Dans sa modernisation de la Loi sur les langues officielles, le gouvernement Trudeau n’oblige pas noir sur blanc le bilinguisme des neuf juges, mais indique qu’il ne sera pas possible pour un juge unilingue anglophone d’entendre une cause en français. La Cour devrait alors siéger à un nombre impair réduit pour les causes dont le ou les juges unilingues ne maîtrisent pas l’une des deux langues officielles. Ce type de pratique à trois, cinq ou sept juges rendrait alors la vie très compliquée pour un futur juge unilingue à la Cour suprême, selon des juristes interrogés par ONFR+.

Écrire noir sur blanc que la maîtrise des deux langues officielles est obligatoire pour chacun des neuf juges pourrait entraîner un conflit constitutionnel, mais l’actuelle mesure rend la nomination d’un juge unilingue quasi impossible, estimait notamment le professeur de droit de l’Université d’Ottawa Benoît Pelletier. L’actuelle mesure dans le projet de loi rendrait alors la nomination d’un juge unilingue quasi impossible, affirmaient des juristes.

Changement sous Pierre Poilievre?

Sous Stephen Harper entre 2006 et 2015, les conservateurs avaient nommé deux juges unilingues (Michael Moldaver et Marshall Rothstein), mais six bilingues ce qui avait souvent soulevé les contestations.

Le gouvernement Trudeau s’est engagé depuis son arrivée au pouvoir à ne nommer que des juges capables d’entendre des causes dans les deux langues officielles au banc de la plus haute cour du pays, dont Michelle O’Bonsawin plus récemment. Les libéraux ont souvent critiqué la position des conservateurs sur ce dossier.

Justin Trudeau avait notamment attaqué la position de l’ancien chef conservateur Erin O’Toole qui n’était pas en faveur d’un bilinguisme obligatoire. En 2019, Andrew Scheer s’était dit en faveur de la connaissance des deux langues officielles pour les neuf juges de la Cour suprême. En 2017, toutefois, le Parti conservateur, excepté pour neuf députés, avait voté contre (en compagnie d’une majorité de députés libéraux) un projet de loi néo-démocrate qui obligeait le bilinguisme des neuf plus hauts juristes du pays.

En entrevue, le député conservateur Joël Godin souligne que ce n’est pas le bilinguisme qui importe, mais bien l’accès à « un service à la justice en français », rejoignant ainsi la position des libéraux dans C-13.

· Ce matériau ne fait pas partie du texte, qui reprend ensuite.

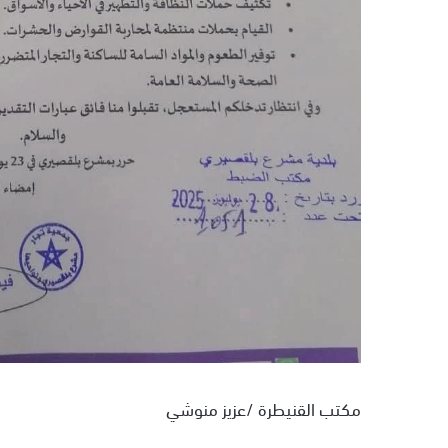
مكتب القنيطرة /عزيز منوشي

« S’il y a 10 % des tribunaux qui sont traités en français, il devrait y avoir au minimum 10 % de juges francophones. Le bilinguisme n’est pas nécessaire à la Cour suprême si tous les gens ont accès à la justice en anglais ou en français. S’il y a sept juges francophones à la Cour suprême, à ce moment-là, ils travailleront les sept sur les causes francophones », a affirmé le porte-parole en Langues officielles de la troupe de Pierre Poilievre.

Pierre Poilievre ne s’était jamais prononcé publiquement depuis son entrée comme chef conservateur en septembre dernier à savoir s’il était en faveur d’un bilinguisme obligatoire à la Cour suprême.